14 April 2011

greening libraries


"Resolve to edge in a little reading every day, if it is but a single sentence.
If you gain fifteen minutes a day it will make itself felt at the end of the year." Horace Mann*

This might have sounded Ludicrous -let's say 100 years ago-1911.
150 years ago-  that would be 1861- Preposterous! 200 years ago-1811-Treason!

(reading 1 page a day will get you through 1- maybe 2- of these.)

Now it seems all we can do is get through a book full of pictures. 
What are  you reading now? Are you?

(striving for 2 or 3 pages more would get you at least 1 of these titles read)

I suggest you try  
the Canterville Ghost 

Never, in a brilliant and uninterrupted career of three hundred years, had he been so grossly insulted. He thought of the Dowager Duchess, whom he had frightened into a fit as she stood before the glass in her lace and diamonds; of the four housemaids, who had gone off into hysterics when he merely grinned at them through the curtains of one of the spare bedrooms; of the rector of the parish, whose candle he had blown out as he was coming late one night from the library, and who had been under the care of Sir William Gull ever since, a perfect martyr to nervous disorders; and of old Madame de Tremouillac, who, having wakened up one morning early and seen a skeleton seated in an armchair by the fire reading her diary, had been confined to her bed for six weeks with an attack of brain fever, and, on her recovery, had become reconciled to the Church, and broken off her connection with that notorious skeptic Monsieur de Voltaire. He remembered the terrible night when the wicked Lord Canterville was found choking in his dressing-room, with the knave of diamonds half-way down his throat, and confessed, just before he died, that he had cheated Charles James Fox out of £50,000 at Crockford's by means of that very card, and swore that the ghost had made him swallow. 

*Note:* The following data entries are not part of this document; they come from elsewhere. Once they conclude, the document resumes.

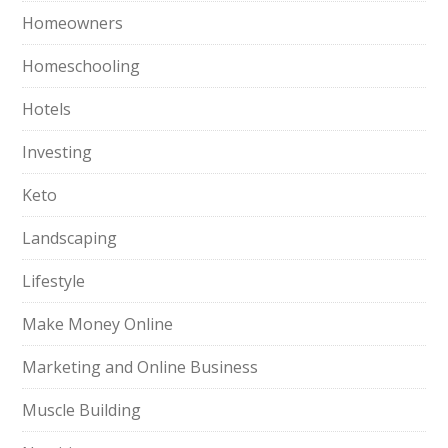
Homeowners
Homeschooling
Hotels
Investing
Keto
Landscaping
Lifestyle
Make Money Online
Marketing and Online Business
Muscle Building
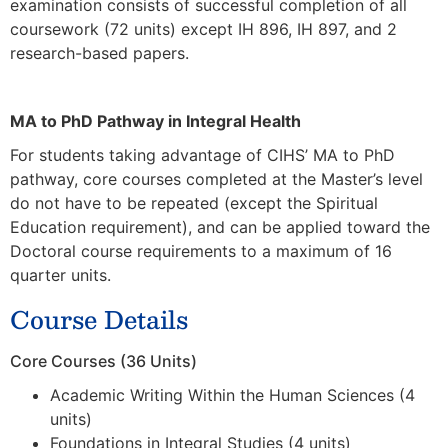
examination consists of successful completion of all
coursework (72 units) except IH 896, IH 897, and 2
research-based papers.
MA to PhD Pathway in Integral Health
For students taking advantage of CIHS’ MA to PhD
pathway, core courses completed at the Master’s level
do not have to be repeated (
except the Spiritual
Education requirement)
, and can be applied toward the
Doctoral course requirements to a maximum of 16
quarter units.
Course Details
Core Courses (36 Units)
Academic Writing Within the Human Sciences (4
units)
Foundations in Integral Studies (4 units)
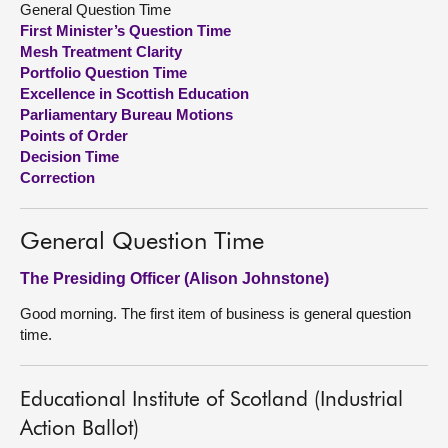
General Question Time
First Minister’s Question Time
About
Mesh Treatment Clarity
Portfolio Question Time
Excellence in Scottish Education
Contact us
Parliamentary Bureau Motions
Points of Order
Decision Time
Correction
General Question Time
The Presiding Officer (Alison Johnstone)
Good morning. The first item of business is general question
time.
Educational Institute of Scotland (Industrial
Action Ballot)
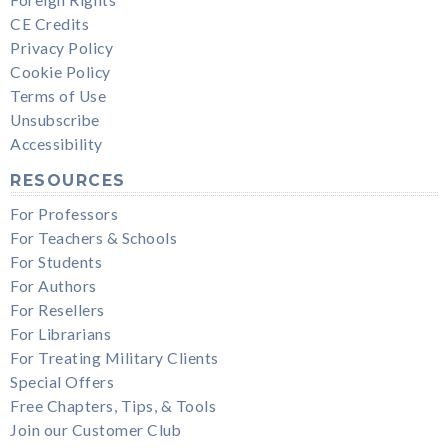
CE Credits
Privacy Policy
Cookie Policy
Terms of Use
Unsubscribe
Accessibility
RESOURCES
For Professors
For Teachers & Schools
For Students
For Authors
For Resellers
For Librarians
For Treating Military Clients
Special Offers
Free Chapters, Tips, & Tools
Join our Customer Club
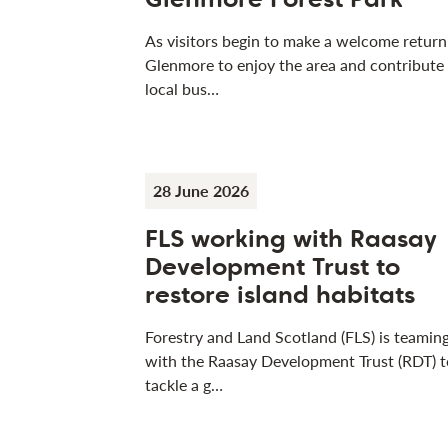
As visitors begin to make a welcome return
Glenmore to enjoy the area and contribute
local bus…
28 June 2026
FLS working with Raasay
Development Trust to
restore island habitats
Forestry and Land Scotland (FLS) is teamin
with the Raasay Development Trust (RDT) t
tackle a g…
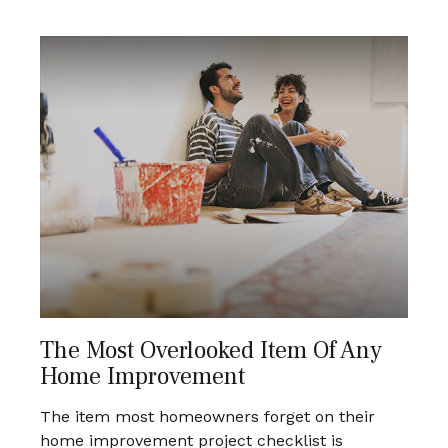
The Most Overlooked Item Of Any
Home Improvement
The item most homeowners forget on their
home improvement project checklist is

For a moment the Canterville ghost stood quite motionless in natural indignation... he fled down the corridor, uttering hollow groans,emitting a ghastly green light...

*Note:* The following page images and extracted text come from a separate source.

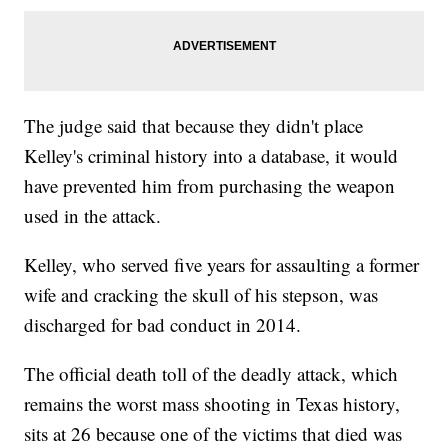
The judge said that because they didn't place
Kelley's criminal history into a database, it would
have prevented him from purchasing the weapon
used in the attack.
Kelley, who served five years for assaulting a former
wife and cracking the skull of his stepson, was
discharged for bad conduct in 2014.
The official death toll of the deadly attack, which
remains the worst mass shooting in Texas history,
sits at 26 because one of the victims that died was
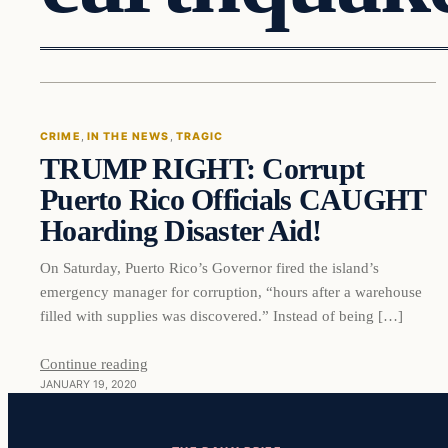
Crime
CRIME
, 
IN THE NEWS
, 
TRAGIC
TRUMP RIGHT: Corrupt
VERIFIED HEADLINES
Puerto Rico Officials CAUGHT
Hoarding Disaster Aid!
On Saturday, Puerto Rico’s Governor fired the island’s
emergency manager for corruption, “hours after a warehouse
filled with supplies was discovered.” Instead of being […]
Continue reading
JANUARY 19, 2020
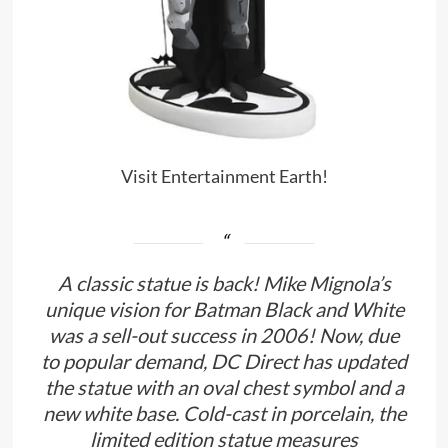
Visit Entertainment Earth!
A classic statue is back! Mike Mignola’s
unique vision for Batman Black and White
was a sell-out success in 2006! Now, due
to popular demand, DC Direct has updated
the statue with an oval chest symbol and a
new white base. Cold-cast in porcelain, the
limited edition statue measures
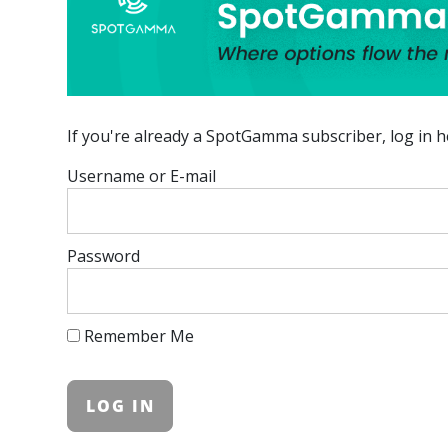
If you're already a SpotGamma subscriber, log in h
Username or E-mail
Password
Remember Me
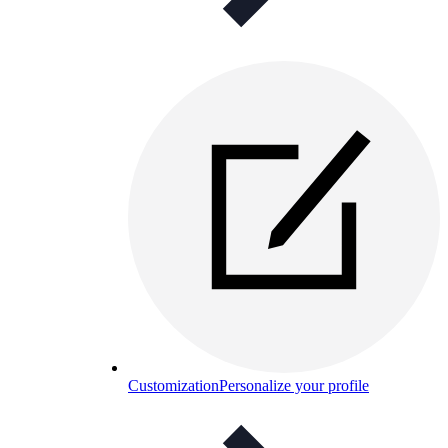
Customization
Personalize your profile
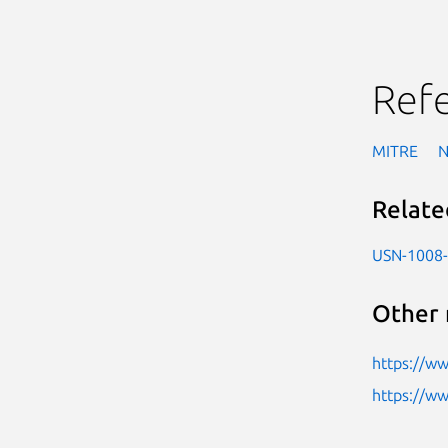
Ref
MITRE
Relate
USN-1008
Other 
https://w
https://w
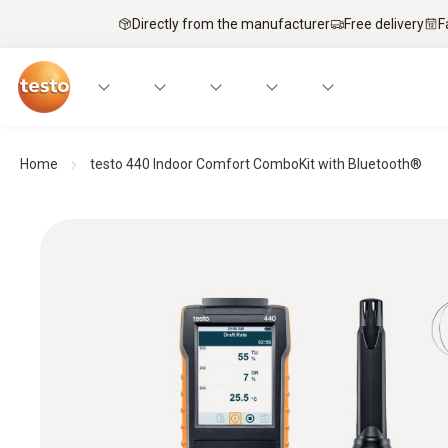
Directly from the manufacturer
Free delivery
F
Home
testo 440 Indoor Comfort ComboKit with Bluetooth®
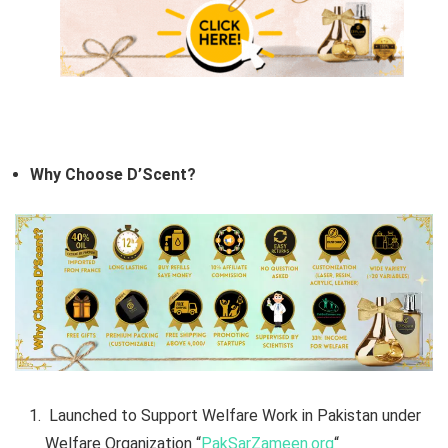
Why Choose D’Scent?
Launched to Support Welfare Work in Pakistan under
Welfare Organization “
PakSarZameen.org
“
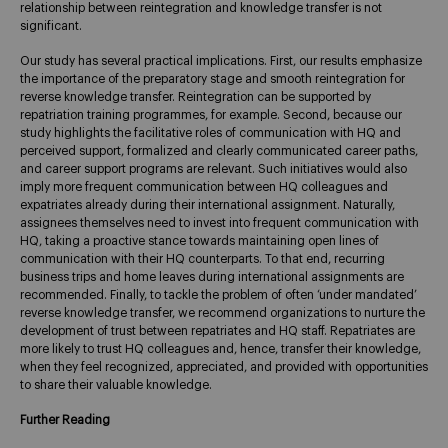
relationship between reintegration and knowledge transfer is not
significant.
Our study has several practical implications. First, our results emphasize
the importance of the preparatory stage and smooth reintegration for
reverse knowledge transfer. Reintegration can be supported by
repatriation training programmes, for example. Second, because our
study highlights the facilitative roles of communication with HQ and
perceived support, formalized and clearly communicated career paths,
and career support programs are relevant. Such initiatives would also
imply more frequent communication between HQ colleagues and
expatriates already during their international assignment. Naturally,
assignees themselves need to invest into frequent communication with
HQ, taking a proactive stance towards maintaining open lines of
communication with their HQ counterparts. To that end, recurring
business trips and home leaves during international assignments are
recommended. Finally, to tackle the problem of often ‘under mandated’
reverse knowledge transfer, we recommend organizations to nurture the
development of trust between repatriates and HQ staff. Repatriates are
more likely to trust HQ colleagues and, hence, transfer their knowledge,
when they feel recognized, appreciated, and provided with opportunities
to share their valuable knowledge.
Further Reading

Sadly-  books are emanating that same green light-a ghostly luminescence-hardly making them visible anymore.

*in 1848 Mann was elected to Congress and in his first address to that body he spoke these words:
“I think the country is to experience serious times. Interference with slavery will excite civil commotion in the South. But it is best to interfere. Now is the time to see whether the Union is a rope of sand or a band of steel.”

*From age 10 to 20 years old, Horace Mann never had more than six weeks' schooling during any year-At the age of 20,  he enrolled at Brown and graduated in 3 years.

The Canterville Ghost at The Project Gutenberg here
better yet- buy the book at ABE BOOKS here

photographs my own.


  1. What a great post! I am an avid reader, at the moment I just finished "A week in December" by Sebastian Faulks, a great book that catches the moment of today.
    Never read Horace Mann and will have to check out the project Guttenberg, thanks!

  2. By the way love the Horace Mann Saying... and Oscar Wilde is in my heart!

  3. I am reading my brother's 2 new books.

    And "The Discoverers," Daniel Boorstin.

  4. Thanks for the recommendation. Your green images remind me of ... night vision photography. The more I look at the way you mix images and build image series, the more I think you'd really make a very good movie director. Mark

  5. What an elegant and artistic post this, I love the green photographs of books against the white background, great graphics and smart subject.

  6. I am reading 'The Tiger's Wife' by Tea Obrecht.
    Before that it was, 'Tuesday' by Lisa Moore.
    After that, it will 'In a Strange Room' by Damon Galgut.

    Oh, and 'Gut and Psychology Syndrome' by Natasha Campbell-McBride is hanging around by the side of the bed, but the narrative pace is a little sluggish.

    I can't be in the kitchen making soup, or at a cafe waiting for someone, or various other etceteras without a book. And sleep is completely out of the question without a few pages last thing. The thought of a world full of kindles and no books makes me glad I'll be dead by the time it happens.

  7. "so many books, so little time". I aim to read every night but fall asleep within minutes; reading while sitting in a chair/couch seems to be the answer. Howard's End on the Landing is currently on my bedside table. A small book that revisits many other books.